==== The records
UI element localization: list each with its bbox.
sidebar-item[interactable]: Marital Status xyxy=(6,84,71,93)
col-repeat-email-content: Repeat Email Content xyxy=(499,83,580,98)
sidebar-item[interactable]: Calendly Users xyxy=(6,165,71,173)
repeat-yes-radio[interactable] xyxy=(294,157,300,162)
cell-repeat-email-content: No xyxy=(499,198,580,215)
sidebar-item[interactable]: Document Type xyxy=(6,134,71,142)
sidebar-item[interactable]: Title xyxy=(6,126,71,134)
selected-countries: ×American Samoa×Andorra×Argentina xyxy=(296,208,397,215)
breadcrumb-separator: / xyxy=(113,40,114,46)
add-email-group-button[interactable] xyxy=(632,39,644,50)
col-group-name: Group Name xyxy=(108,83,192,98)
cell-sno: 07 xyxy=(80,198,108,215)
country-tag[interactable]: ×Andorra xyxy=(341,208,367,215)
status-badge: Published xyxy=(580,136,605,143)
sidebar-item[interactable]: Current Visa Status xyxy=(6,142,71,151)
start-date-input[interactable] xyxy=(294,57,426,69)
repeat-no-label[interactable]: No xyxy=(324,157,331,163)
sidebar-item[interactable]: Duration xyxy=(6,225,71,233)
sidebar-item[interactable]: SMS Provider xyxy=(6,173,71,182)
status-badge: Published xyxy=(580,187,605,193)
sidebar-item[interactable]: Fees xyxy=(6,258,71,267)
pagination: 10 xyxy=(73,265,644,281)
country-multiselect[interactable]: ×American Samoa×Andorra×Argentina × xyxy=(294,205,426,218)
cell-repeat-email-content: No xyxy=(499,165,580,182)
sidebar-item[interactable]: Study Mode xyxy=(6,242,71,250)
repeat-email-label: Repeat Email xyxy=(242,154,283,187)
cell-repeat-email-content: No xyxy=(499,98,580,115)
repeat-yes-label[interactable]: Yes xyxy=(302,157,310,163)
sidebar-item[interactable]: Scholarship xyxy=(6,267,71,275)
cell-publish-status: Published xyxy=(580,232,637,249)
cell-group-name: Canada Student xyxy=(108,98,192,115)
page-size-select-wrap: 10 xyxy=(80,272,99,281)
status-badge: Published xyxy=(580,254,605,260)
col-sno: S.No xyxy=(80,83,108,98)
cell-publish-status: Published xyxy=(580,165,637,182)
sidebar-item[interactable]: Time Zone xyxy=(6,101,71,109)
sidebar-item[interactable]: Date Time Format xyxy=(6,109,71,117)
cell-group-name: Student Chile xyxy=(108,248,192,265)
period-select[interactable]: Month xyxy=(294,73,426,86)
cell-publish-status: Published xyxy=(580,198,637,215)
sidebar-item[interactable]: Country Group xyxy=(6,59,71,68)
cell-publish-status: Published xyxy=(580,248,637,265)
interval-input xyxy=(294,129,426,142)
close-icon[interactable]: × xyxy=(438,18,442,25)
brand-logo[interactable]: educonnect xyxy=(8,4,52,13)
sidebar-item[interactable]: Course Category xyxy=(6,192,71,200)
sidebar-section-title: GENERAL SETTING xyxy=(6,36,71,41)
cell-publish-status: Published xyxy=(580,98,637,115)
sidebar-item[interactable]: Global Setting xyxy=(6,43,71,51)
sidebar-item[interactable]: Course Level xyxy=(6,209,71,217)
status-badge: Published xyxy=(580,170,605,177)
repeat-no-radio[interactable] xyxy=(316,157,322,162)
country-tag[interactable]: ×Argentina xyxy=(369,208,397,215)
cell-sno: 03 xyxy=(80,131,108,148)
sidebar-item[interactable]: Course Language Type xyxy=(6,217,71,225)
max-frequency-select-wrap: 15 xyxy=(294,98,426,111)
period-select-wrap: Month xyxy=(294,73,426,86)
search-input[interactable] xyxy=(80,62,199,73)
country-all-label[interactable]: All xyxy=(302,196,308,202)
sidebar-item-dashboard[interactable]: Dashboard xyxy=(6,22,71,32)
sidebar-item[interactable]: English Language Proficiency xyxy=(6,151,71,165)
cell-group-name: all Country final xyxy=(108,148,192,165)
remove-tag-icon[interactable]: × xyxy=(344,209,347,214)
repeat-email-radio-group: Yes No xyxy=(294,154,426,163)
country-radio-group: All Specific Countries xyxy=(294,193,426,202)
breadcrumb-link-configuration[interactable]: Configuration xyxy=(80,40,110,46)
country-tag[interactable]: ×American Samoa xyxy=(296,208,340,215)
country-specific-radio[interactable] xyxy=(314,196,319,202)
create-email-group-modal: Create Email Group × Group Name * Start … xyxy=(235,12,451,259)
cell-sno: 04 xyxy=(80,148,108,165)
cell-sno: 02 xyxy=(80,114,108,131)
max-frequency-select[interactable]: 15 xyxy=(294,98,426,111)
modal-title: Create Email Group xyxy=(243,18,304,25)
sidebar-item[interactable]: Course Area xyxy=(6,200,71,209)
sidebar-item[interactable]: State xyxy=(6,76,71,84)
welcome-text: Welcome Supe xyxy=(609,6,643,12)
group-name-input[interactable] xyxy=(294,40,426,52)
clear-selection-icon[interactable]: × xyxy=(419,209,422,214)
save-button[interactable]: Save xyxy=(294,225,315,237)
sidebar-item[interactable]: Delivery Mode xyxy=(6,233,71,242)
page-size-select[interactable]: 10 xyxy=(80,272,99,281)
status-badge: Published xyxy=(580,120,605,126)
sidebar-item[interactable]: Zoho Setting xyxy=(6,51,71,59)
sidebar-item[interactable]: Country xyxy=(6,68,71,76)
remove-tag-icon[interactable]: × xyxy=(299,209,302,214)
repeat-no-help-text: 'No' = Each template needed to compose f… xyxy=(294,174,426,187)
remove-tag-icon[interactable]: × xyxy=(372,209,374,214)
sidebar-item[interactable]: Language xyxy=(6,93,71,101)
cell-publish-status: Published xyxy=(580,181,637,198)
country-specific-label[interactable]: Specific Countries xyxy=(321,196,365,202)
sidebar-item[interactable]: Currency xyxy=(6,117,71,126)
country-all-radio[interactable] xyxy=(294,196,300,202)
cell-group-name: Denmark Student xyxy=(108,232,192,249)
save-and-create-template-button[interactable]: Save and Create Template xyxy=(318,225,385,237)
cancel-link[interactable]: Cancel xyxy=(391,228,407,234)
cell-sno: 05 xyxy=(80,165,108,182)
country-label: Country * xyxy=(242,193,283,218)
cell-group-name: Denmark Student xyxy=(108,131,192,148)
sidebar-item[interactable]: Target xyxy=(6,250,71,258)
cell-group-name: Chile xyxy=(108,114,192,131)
========
Requirement: After reading through the material, report every line that holds "Type".

Answer area:
sidebar-item[interactable]: Document Type xyxy=(6,134,71,142)
sidebar-item[interactable]: Course Language Type xyxy=(6,217,71,225)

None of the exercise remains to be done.